When it comes to workplace safety and health, great journalism that thoroughly explores a problem is rare. When journalists put the necessary time and effort into these projects, they should be noted and praised.

The New York Times ran a front page (above the fold) long article yesterday detailing the deaths of three workers over three years at the same construction site. “The Men Lost to 20 Bruckner Boulevard,” by reporters Dan Barry and  described how three men, two undocumented immigrants and one homeless person, were killed in workplace construction incidents.

Two laborers board an elevator at the top of a five-story building under renovation in the Bronx. They wear construction helmets, reflective vests and face masks, none of which will do them any good.

The older man, a supervisor, rarely talks about anything beyond what needs to be done at this work site at 20 Bruckner Boulevard. But he and his younger co-worker have become friends through a morning ritual: One buys the coffee and the other, the doughnuts.

The job at hand is to take two waist-high containers of construction debris down to the ground. The doors are closed and a button is pushed. The elevator shudders, then drops. The floor seems to vanish beneath the men’s work boots.

They scream as they plummet. A crash. Then stillness, save for clouds of disturbed dust.

It is early morning on May 19, 2021. And this site, where an old building is being transformed into a charter school, has just distinguished itself from the 40,000 other major construction projects in New York City by having its third worker fatality in less than three years.
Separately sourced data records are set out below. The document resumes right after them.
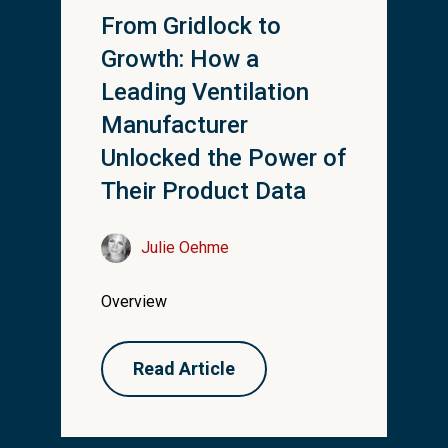
From Gridlock to
Growth: How a
Leading Ventilation
Manufacturer
Unlocked the Power of
Their Product Data
Julie Oehme
Overview
Read Article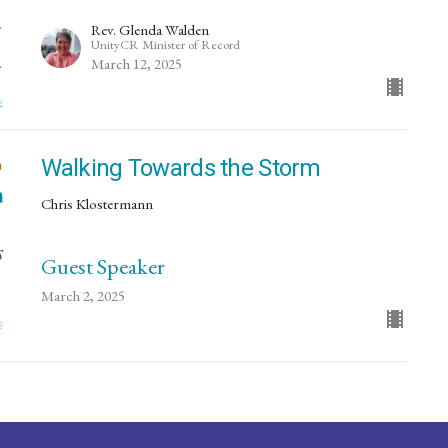
Rev. Glenda Walden
UnityCR Minister of Record
March 12, 2025
Walking Towards the Storm
Chris Klostermann
Guest Speaker
March 2, 2025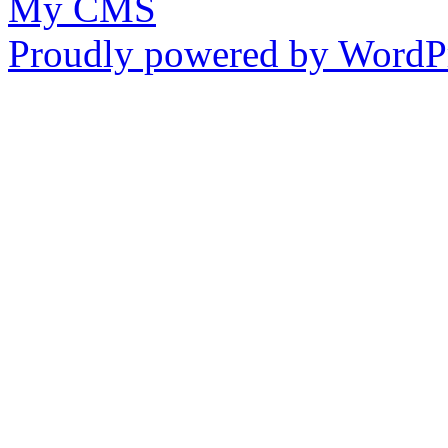
My CMS
Proudly powered by WordPr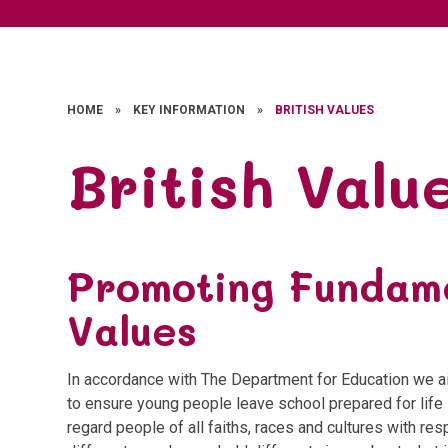
HOME
»
KEY INFORMATION
»
BRITISH VALUES
British Valu
Promoting Fundame
Values
In accordance with The Department for Education we ai
to ensure young people leave school prepared for life 
regard people of all faiths, races and cultures with re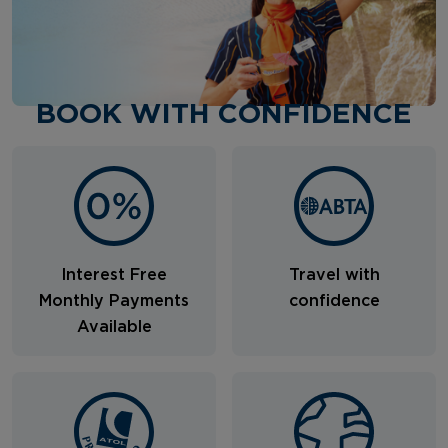
BOOK WITH CONFIDENCE
Interest Free
Travel with
Monthly Payments
confidence
Available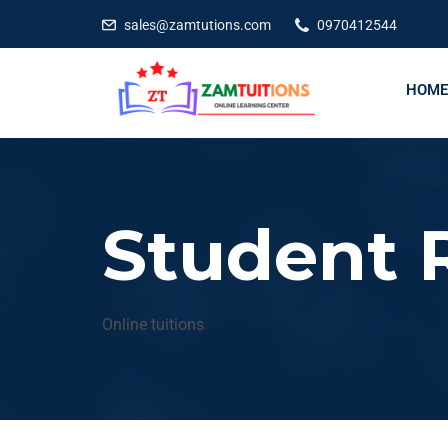
Exc
sales@zamtutions.com
0970412544
HOME
Student R
Online tuitions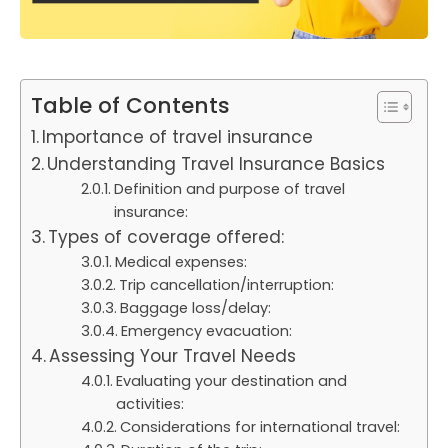
Table of Contents
Importance of travel insurance
Understanding Travel Insurance Basics
Definition and purpose of travel
insurance:
Types of coverage offered:
Medical expenses:
Trip cancellation/interruption:
Baggage loss/delay:
Emergency evacuation:
Assessing Your Travel Needs
Evaluating your destination and
activities:
Considerations for international travel: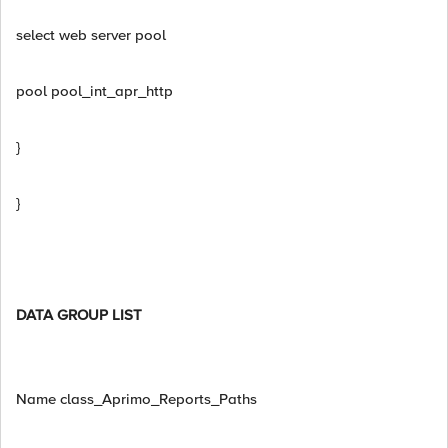
select web server pool
pool pool_int_apr_http
}
}
DATA GROUP LIST
Name class_Aprimo_Reports_Paths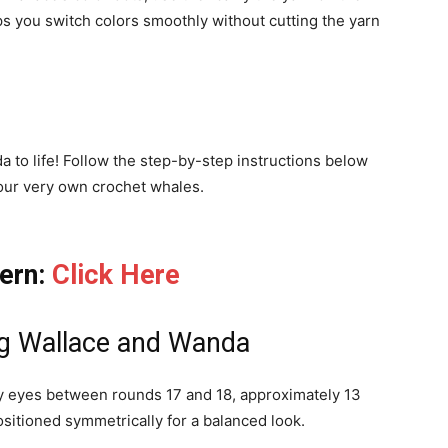
s you switch colors smoothly without cutting the yarn
 to life! Follow the step-by-step instructions below
our very own crochet whales.
tern:
Click Here
ing Wallace and Wanda
ty eyes between rounds 17 and 18, approximately 13
ositioned symmetrically for a balanced look.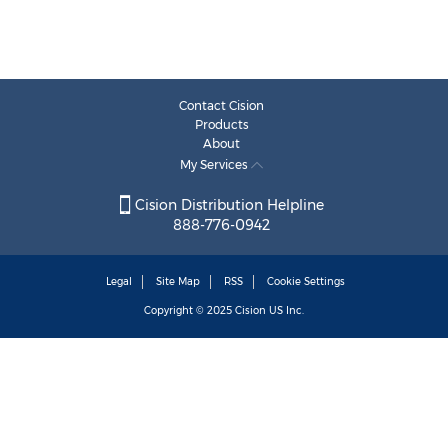
Contact Cision
Products
About
My Services
Cision Distribution Helpline
888-776-0942
Legal
Site Map
RSS
Cookie Settings
Copyright © 2025
Cision
US Inc.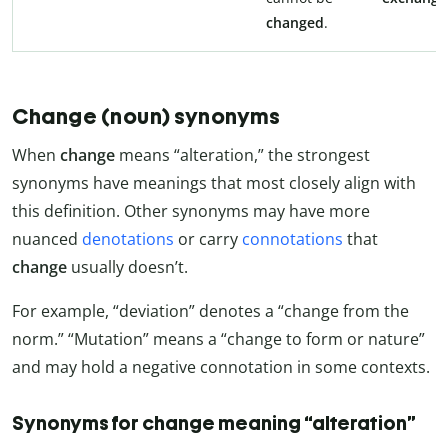
changed
.
Change (noun) synonyms
When
change
means “alteration,” the strongest
synonyms have meanings that most closely align with
this definition. Other synonyms may have more
nuanced
denotations
or carry
connotations
that
change
usually doesn’t.
For example, “deviation” denotes a “change from the
norm.” “Mutation” means a “change to form or nature”
and may hold a negative connotation in some contexts.
Synonyms for change meaning “alteration”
In 2018, Marco Martínez, a teenager newly arrived from Ecuador, died after being crushed against a ceiling by a mechanical lift. A year later, Michael Daves, who was living in a men’s shelter and struggling with substance abuse, died after falling through a hole.

And now Yonin Pineda, a 29-year-old from Guatemala, lies unconscious and gravely injured. His diligent Mexican foreman, Mauricio Sánchez, 41, is sprawled dead beside him, his face mangled, his chest torn open, his blood staining broken concrete.

Despite numerous violations, only $28,864 in fines have been collected for all three cases. Although numerous citation were issued by OSHA and the New York City Buildings Department, almost all are still being contested. There were no unions which could have provided safety training and protection against retaliation for raising safety concerns. Martinez and Sánchez were undocumented immigrants, and Daves was homeless.

Martinez’s employer failed to notify OSHA of his death for more than three weeks. The law requires employers to notify OSHA of workplace deaths within 8 hours. OSHA eventually fined the company $14,589 (reduced from 22,186). The city building department, which is also required to be notified of worksite fatalities, did not discover the death for 2 1/2 years.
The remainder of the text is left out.